The Berkeley FrameNet Project
Charles Fillmore
FrameNet is a research project dedicated to building a particular kind of
lexical resource. Funded by the National Science Foundation, and
administered at the International Computer Science Institute in Berkeley,
it is a three-year project, now past the mid-point of its third year,
that keeps between six and ten half-time people busy. It uses the
British National Corpus (BNC) as its evidential basis, frame semantics as
its descriptive framework. The database, much of which will be made
public within a few months, is to contain information about the semantic
and syntactic combinatorial properties - briefly, the valence - of about
two thousand lexical units covering a dozen semantic domains.
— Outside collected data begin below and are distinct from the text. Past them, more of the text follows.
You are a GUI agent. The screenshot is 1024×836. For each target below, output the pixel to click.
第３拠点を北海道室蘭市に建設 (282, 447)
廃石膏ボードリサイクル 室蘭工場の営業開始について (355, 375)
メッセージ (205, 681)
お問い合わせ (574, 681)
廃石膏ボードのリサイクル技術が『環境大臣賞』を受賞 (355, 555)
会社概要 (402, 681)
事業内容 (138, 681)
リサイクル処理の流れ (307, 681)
The
procedure involves labor-intensive manual annotation of example sentences
(the Alembic Workbench - MITRE Corp), but automatic means of gathering
the results of the annotation into lexical entries which will, for each
sense, identify the ways in which the semantic roles underlying the word
are syntactically realized in phrases headed by the word, as well as the
valence patterns. Each lexical unit (a word in a given sense) is linked
to one or more semantic frames, and the combinatorial statements are
expressed in terms of the components (semantic roles, "frame elements")
of such frames.
In this talk I want to explain how we originally defined the project, and
how we quickly discovered the need to include certain unanticipated kinds
of information.